Prefer a warmed-up baseline such as 03-iteration-01.heapsnapshot over startup snapshots. Startup, Chat opening, login, extension activation, and first-use model loads are expected allocations.

Compare a Chat Runner Result

After capture, use heap-snapshot-analysis. A minimal scratchpad comparison script looks like this:

import path from 'node:path';
import { compareSnapshots, printComparison } from '../helpers/compareSnapshots.ts';

const runDir = process.env.RUN;
if (!runDir) {
	throw new Error('Set RUN to a chat-memory-smoke output directory');
}

const before = path.join(runDir, 'heap', '03-iteration-01.heapsnapshot');
const after = path.join(runDir, 'heap', '03-iteration-08.heapsnapshot');
printComparison(compareSnapshots(before, after));

Run it from the heap-snapshot-analysis skill folder:

cd .github/skills/heap-snapshot-analysis
RUN=../../../.build/chat-memory-smoke/<run-folder> node --max-old-space-size=16384 scratchpad/compare-chat-run.mjs

Non-Chat VS Code Scenarios

When the user describes a non-Chat scenario, ask only for the missing essentials: what action starts the scenario, what counts as one repeatable iteration, what indicates the UI is settled, and whether the profile should be persistent or temporary.

Write new scenario runners in the scratchpad folder.
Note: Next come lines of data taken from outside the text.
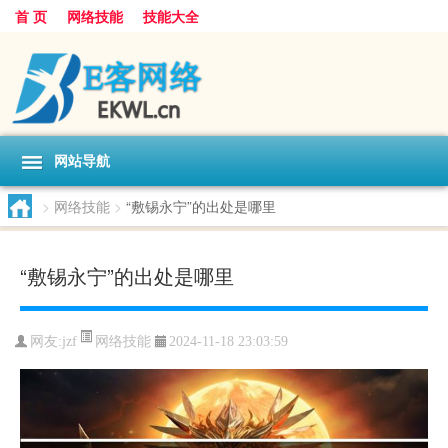
首 页
网络技能
技能大全
网站导航
>
网络技能
>
“敷锡永宁”的出处是哪里
“敷锡永宁”的出处是哪里
网络技能
网友:
jzf
2024-11-18 23:03:59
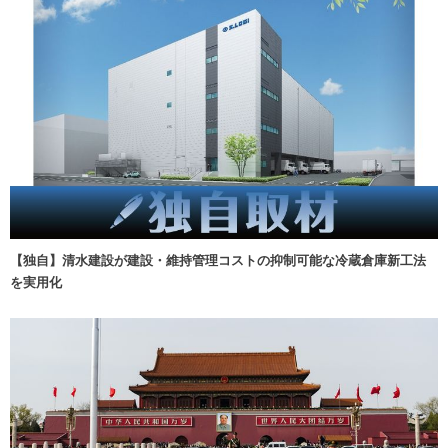
【独自】清水建設が建設・維持管理コストの抑制可能な冷蔵倉庫新工法
を実用化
This folder is gitignored — use it freely for one-off investigation scripts. If a runner proves generally useful, promote it to scripts/ with documentation and validation.

Put each investigation in a dated subfolder (see "Develop and Watch a Runner" for the naming convention).

Example scratchpad workflow:

# Create a dated investigation folder
mkdir -p .github/skills/auto-perf-optimize/scratchpad/2026-04-09-editor-tab-leak

# Write a runner inside it
cat > .github/skills/auto-perf-optimize/scratchpad/2026-04-09-editor-tab-leak/scenario.mts << 'EOF'
// ... your scenario using patterns from the checked-in scripts
EOF

# Validate without snapshots first
node .github/skills/auto-perf-optimize/scratchpad/2026-04-09-editor-tab-leak/scenario.mts \
  --iterations 3 --no-heap-snapshots --skip-prelaunch \
  --user-data-dir .build/chat-memory-smoke/user-data

# Then capture targeted snapshots
node .github/skills/auto-perf-optimize/scratchpad/2026-04-09-editor-tab-leak/scenario.mts \
  --iterations 10 --heap-snapshot-label baseline --heap-snapshot-label final \
  --skip-prelaunch --user-data-dir .build/chat-memory-smoke/user-data

# Write findings.md when the investigation concludes

Reuse these patterns from the checked-in scripts (chat-memory-smoke.mts, chat-session-switch-smoke.mts):

launch scripts/code.sh or scripts/code.bat
pass --enable-smoke-test-driver, --disable-workspace-trust, a known --remote-debugging-port, explicit --user-data-dir, explicit --extensions-dir, --skip-welcome, and --skip-release-notes
use a throwaway workspace (--workspace <scratch-folder>) instead of the repo root to prevent Chat tool calls from modifying real source files
connect Playwright with chromium.connectOverCDP
wait for globalThis.driver?.whenWorkbenchRestored?.()
enable CDP Performance and HeapProfiler
collect garbage before memory samples
write screenshots at important checkpoints
write a machine-readable summary.json incrementally, especially before long waits
support --no-heap-snapshots and targeted snapshot labels so validation stays fast
make cleanup explicit: close the CDP browser, terminate owned Code processes, and preserve user-provided profiles

Keep scenario-specific UI selectors and wait logic in the scenario runner. Avoid making the Chat runner a generic abstraction unless multiple proven scenarios share the exact same lifecycle.

Handoff to Heap Snapshot Analysis

Use heap-snapshot-analysis when you need to:

compare two .heapsnapshot files by constructor/object group
find direct retainers or paths to GC roots
inspect why a particular class, model, widget, editor input, or DOM tree survived
write investigation-specific scratchpad analysis against parsed snapshots

The output of this workflow is evidence: run summaries, screenshots, heap samples, targeted snapshots, comparison output, and retainer paths. Use that evidence to form a concrete leak hypothesis, then fix the product code and verify the fix with another run.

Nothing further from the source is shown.